On May 19, copper prices continued falling at the London Metal Exchange (LME), but rebounded slightly in China's futures and spot markets. In terms of inventory, recent LME copper inventory has been at record highs, while the Shanghai Futures Exchange copper inventory has returned to a relatively normal level from a surge in early 2026, with overseas inventory pressure on copper prices higher than in China.
China's refined copper spot premiums generally dropped at major markets, except for Guangdong where tight local supply supported prices. Meanwhile, refined copper trading dropped in China, as downstream spot procurement remained highly sensitive to price fluctuations under mediocre demand.
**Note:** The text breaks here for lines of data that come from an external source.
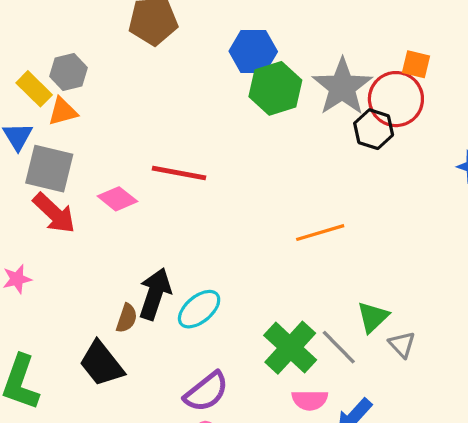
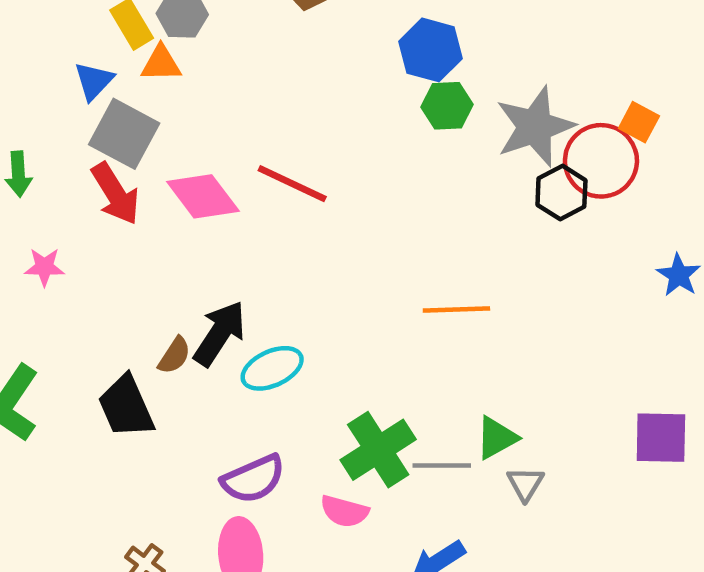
green hexagon: (275, 88) -> (447, 106), size x0.7
pink diamond: (117, 199) -> (203, 196), size x1.4
gray line: (339, 347) -> (442, 466), turned -60
pink semicircle: (310, 400) -> (344, 511), moved

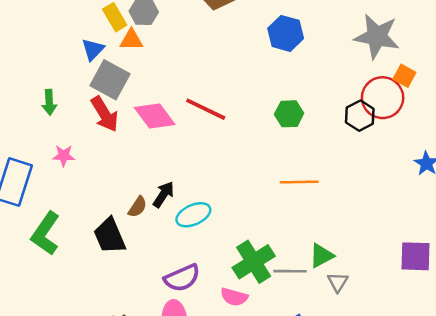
green hexagon: (447, 106) -> (289, 114), moved
gray star: (535, 127) -> (377, 36), moved, turned 30
black arrow: (220, 333) -> (164, 194), size x0.7

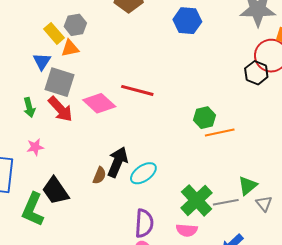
green arrow: (49, 102) -> (29, 107), moved
green hexagon: (289, 114) -> (205, 118), moved
black arrow: (164, 194) -> (118, 162), size x1.4
black trapezoid: (110, 236) -> (55, 191), moved
purple semicircle: (182, 278) -> (144, 223), turned -52

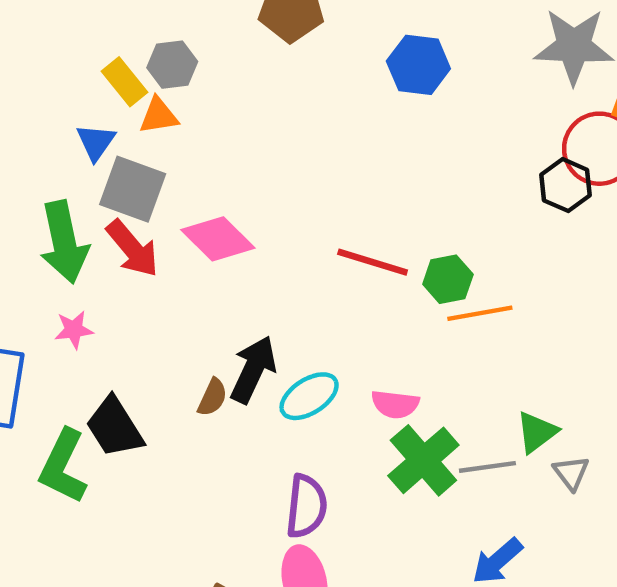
red line: (137, 90) -> (373, 262), moved
green arrow: (29, 107) -> (64, 242), size x1.8
pink semicircle: (187, 230) -> (395, 404), moved

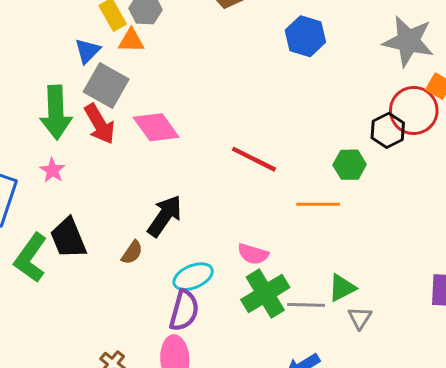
green hexagon: (448, 279) -> (350, 165), moved
pink star: (74, 330) -> (53, 170), turned 30
cyan ellipse: (309, 396) -> (193, 277), moved
brown semicircle: (212, 397) -> (132, 252), moved

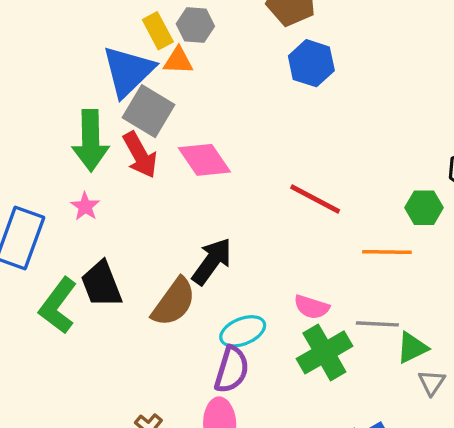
blue hexagon: (305, 36) -> (311, 63), moved
blue triangle: (87, 51) -> (128, 71), size x1.8
brown semicircle: (132, 252) -> (174, 302), size x1.8
gray line: (306, 305) -> (377, 324), moved

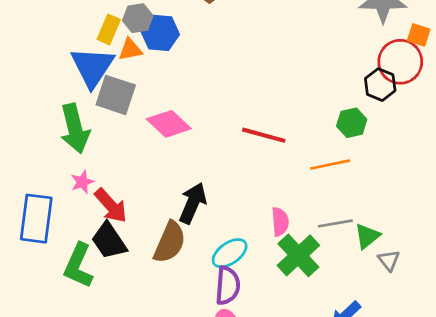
yellow rectangle: (158, 31) -> (109, 29), turned 64
blue hexagon: (311, 63) -> (160, 33), moved
red arrow: (140, 155) -> (111, 206), moved
pink star: (85, 206) -> (82, 182), turned 30
pink semicircle: (312, 307) -> (280, 222), turned -100

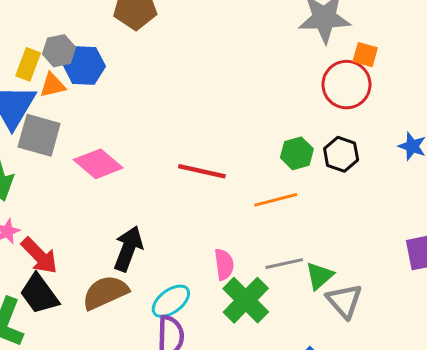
black hexagon: (380, 85) -> (341, 154), moved
brown semicircle: (170, 242) -> (105, 292), turned -135
gray triangle: (389, 260) -> (344, 301), size x1.5

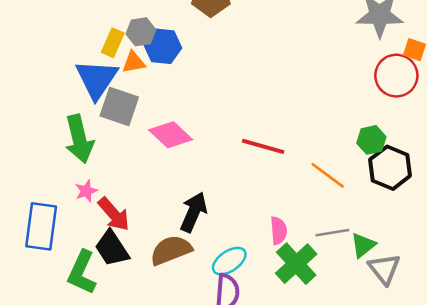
green hexagon: (297, 153) -> (371, 140), moved
black hexagon: (341, 154) -> (390, 168), moved, size x1.4
orange line: (276, 200) -> (328, 175), turned 48

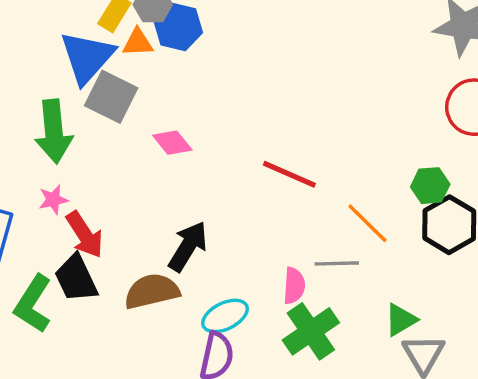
pink diamond: (171, 135) -> (172, 143), size x0.7
gray line: (332, 233) -> (337, 263), moved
Trading in China's copper semis markets also weakened on May 19, as market participants stayed cautious under frequent price fluctuations. Some focused on closing and pricing previous orders, while others kept purchasing based on rigid demand, instead of stockpiling copper raw materials. Additionally, copper semis producers using scrap as raw materials have been facing production and sales pressures, due to limited scrap supply and high costs from tax policy adjustments. Overall, copper demand in China remained mediocre, with risks of weakening entering the traditional off-season.
Despite steady rigid demand in China, the supply side will continue providing strong support for copper prices moving forward. Meanwhile, macroeconomic disruptions also need close attention, which may lead to rapid short-term price fluctuations.